El funcionamiento es por saldo. En su versión más básica, dispones de un número ilimitado de viajes dentro de ese saldo. De forma adicional, puedes adquirir abonos de transporte, que hacen que las tarifas sean aún más baratas. Existen diferentes tarifas dependiendo de si se reside o no en Palma (en determinados municipios existe un convenio para poder utilizar también la tarjeta ciudadana), si eres estudiante, menor de 16 años, mayor de 60 o familia numerosa. Además existen abonos mensuales bien por número de viajes (20 ó 50 viajes en 30 días) bien por días (30 días, dentro de esta modalidad vuelve a ver diversificación de tarifas dependiendo de si se es pensionista, menor de 16 años, estudiante…)
La tarjeta se obtiene en las Oficinas de Atención al Ciudadano o en el propio ayuntamiento. Se debe rellenar un formulario y aportar la documentación necesaria para acceder a las diferentes modalidades y es de tramitación instantánea, dándose en el momento de hacer la solicitud. Se puede recargar en diferentes establecimientos (papelerías, kioskos, librerías, estancos…) y en los propios puntos de autorecarga dispuestos en determinadas paradas. Aparte de la tarjeta ciudadana, existe también la tarjeta turística válida para 10viajes, por 10€.
Puntos a imitar por Madrid:
- Sistema de saldo
- Variedad de puntos de recarga: kioscos, papelerías, estancos…
Vitoria: Tarjeta BAT
Por Nacho C.O.
En Vitoria se utiliza la tarjeta BAT. Se implantó hace tres años con el tranvía y sirve también para los autobuses urbanos. Se adquiere en una oficina en el centro de la ciudad, y se puede cargar en todas las máquinas de las paradas del tranvía con efectivo o tarjeta. El importe es prácticamente la mitad que pagando el billete ordinario. La general no va asociada a un usuario concreto y aquellas especiales como las de los jubilados y familias numerosas, están personalizadas y llevan nombre y foto para evitar un uso fraudulento. La acogida fue excelente.

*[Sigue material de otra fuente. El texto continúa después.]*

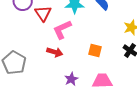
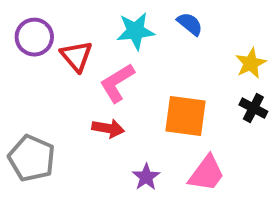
orange square: (95, 50) -> (185, 116), size x1.6
pink trapezoid: (102, 81) -> (206, 173), turned 135

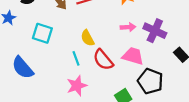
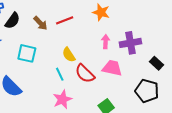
pink arrow: (128, 27) -> (106, 42), turned -80
purple cross: (155, 31) -> (130, 43), turned -30
black pentagon: (150, 81) -> (147, 91), moved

Puntos a imitar por Madrid:
- Recarga en todas las estaciones
San Sebastián: Tarjeta DBUS
Por Nacho C.O.
En San Sebastián está la tarjeta DBUS se recarga en cajeros automáticos. También está implantada desde hace unos tres o cuatro años y además de los diferentes descuentos presenta la característica de ser compatible con la tarjeta LURRALDEBUS (autobuses de línea de la compañía PESA, de la diputación de Gipuzkoa) que se recargan en kioskos y maquinas de la estación de autobuses. Si bien esta última tarjeta no presenta descuento respecto al billete ordinario. Los turistas pueden adquirir una tarjeta que se recarga en kioskos.
Puntos a imitar por Madrid:
- Recarga en cajeros automáticos
Valencia: Tarjeta Móbilis
Por Javier Nieto
La tarjeta Móbilis de Valencia comenzó a funcionar en 2009 para todos los títulos, excepto el sencillo y el de ida y vuelta, que se sumaron en 2010, y los billetes de Cercanías de Renfe. La tarjeta sin contacto de cartón valía 1 euro, la de plástico 2 euros (válidas durante 1 año), y para los títulos mensuales, jóvenes, anuales y de tercera edad hace falta una tarjeta con foto que vale 4,50 euros y es válida por 5 años.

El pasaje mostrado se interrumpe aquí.